How can NASA ensure crew safety without taking too heavy a hand with the would-be commercial operators?

It is obvious that there is an internal struggle within NASA as the old traditional way of controlling human spaceflight contractors contends with the new model. It’s all about control, and NASA must relinquish detailed control to allow nimble, innovative commercial companies to provide a low-cost, reliable and adequately safe system to transport humans to low Earth orbit and back. The companies trying to negotiate this turbulent and unsettled process can benefit from the experience of someone who has seen it from both sides. That is what we are trying to do.

 

What did your time on the shuttle program teach you about balancing safety and efficiency?

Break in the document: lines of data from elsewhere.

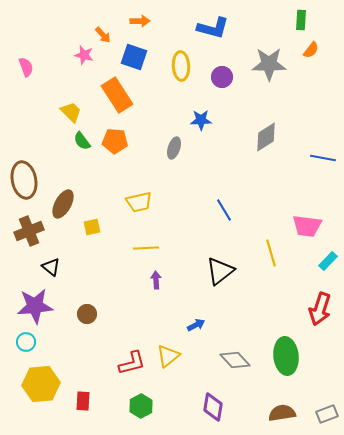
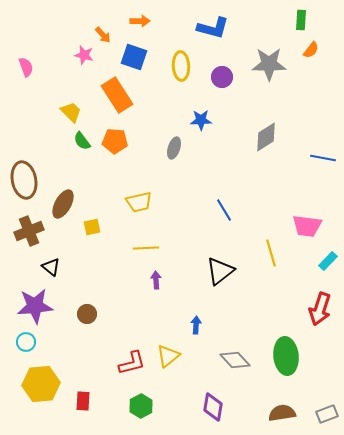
blue arrow at (196, 325): rotated 60 degrees counterclockwise
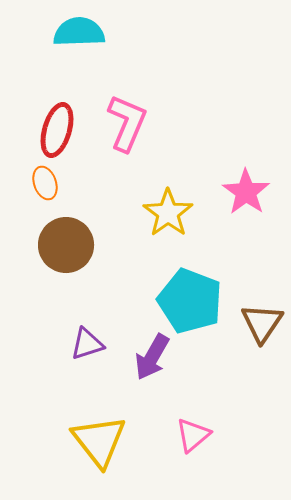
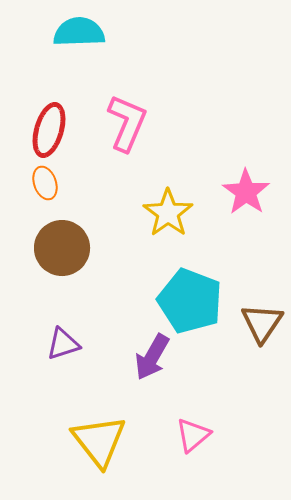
red ellipse: moved 8 px left
brown circle: moved 4 px left, 3 px down
purple triangle: moved 24 px left
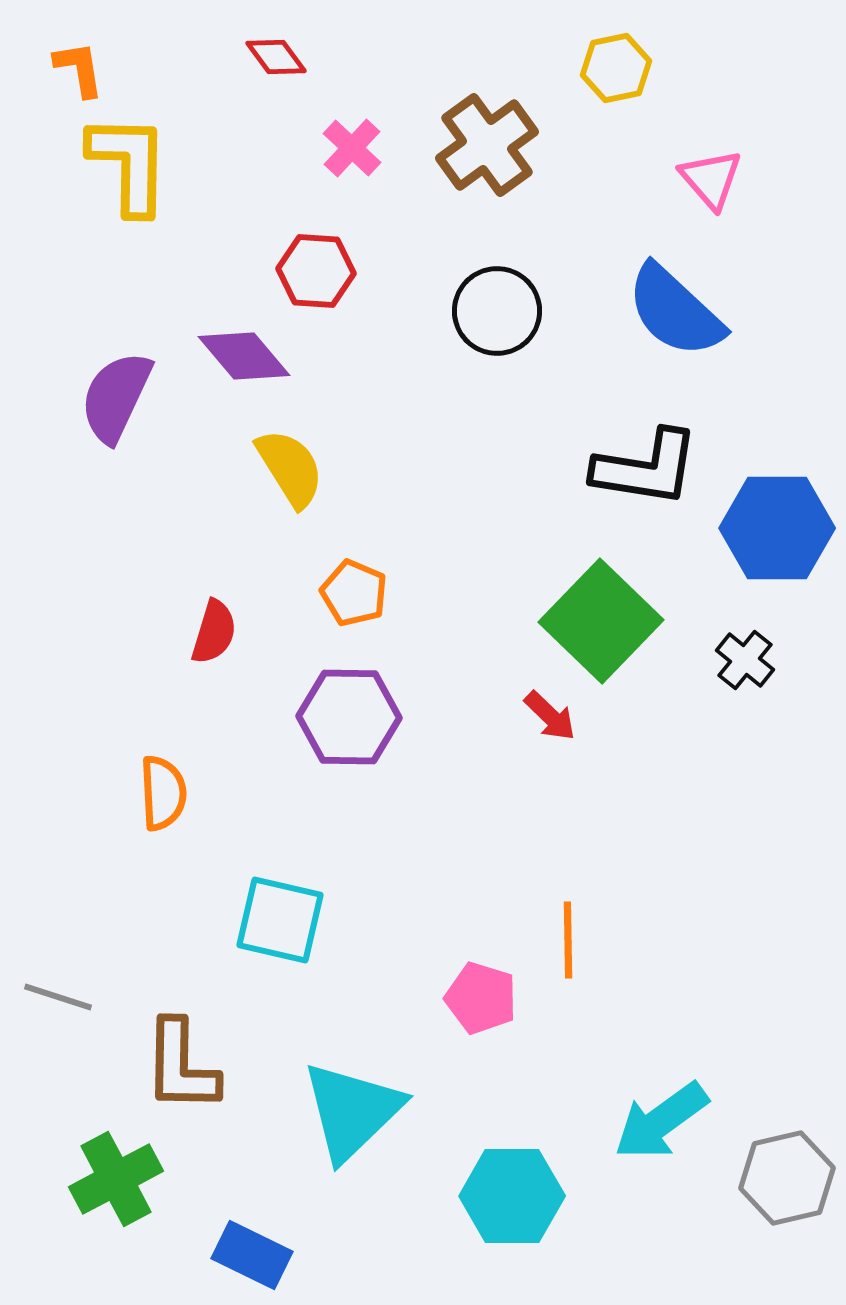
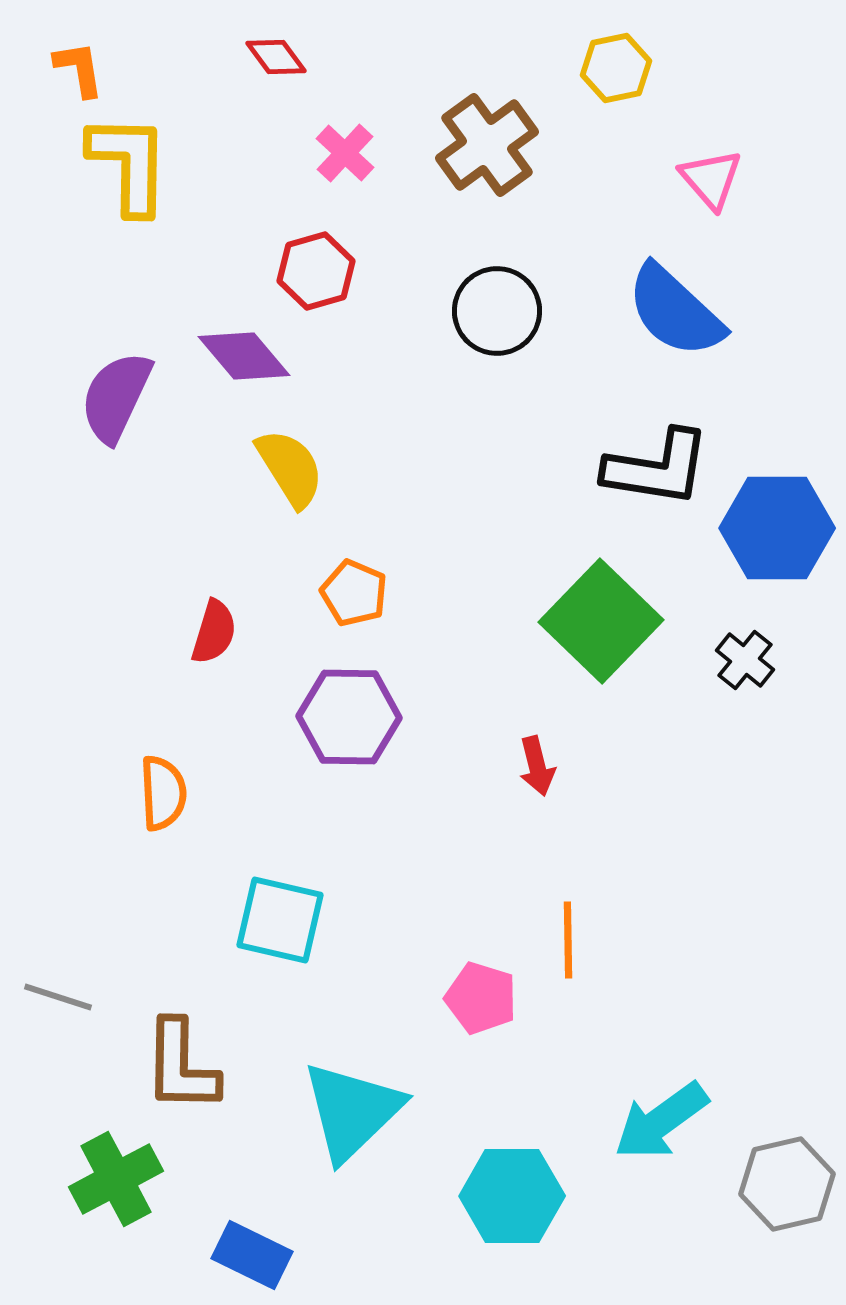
pink cross: moved 7 px left, 5 px down
red hexagon: rotated 20 degrees counterclockwise
black L-shape: moved 11 px right
red arrow: moved 13 px left, 50 px down; rotated 32 degrees clockwise
gray hexagon: moved 6 px down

Most of my career was spent in flight operations where we strove to achieve the maximum possible return on every flight but were of course limited by the basic design of the system. As such, I had very little insight or control over basic program costs and efficiencies. Later in my career, as the space shuttle deputy program manager and then program manager, I got an in-depth look at the inefficiencies of the NASA management systems, which drove costs up and kept productivity low.

 

What did you do about it?

At the latter stages of the program there was limited incentive to change these processes, which were built into the culture of the NASA human spaceflight organization. Seeing what processes, especially safety-related processes, provided real value to the program and which were merely bureaucratic drag on the system was a very valuable learning experience. Even in the midst of the push to make safety the No. 1 goal of the last shuttle missions, we fought an internal, not very public battle to improve productivity and decrease costs. These lessons are ones that I think are important to bring to new human spaceflight programs.

 

Earlier this year, Special Aerospace Services held its second annual human spaceflight forum. What was the upshot from that meeting?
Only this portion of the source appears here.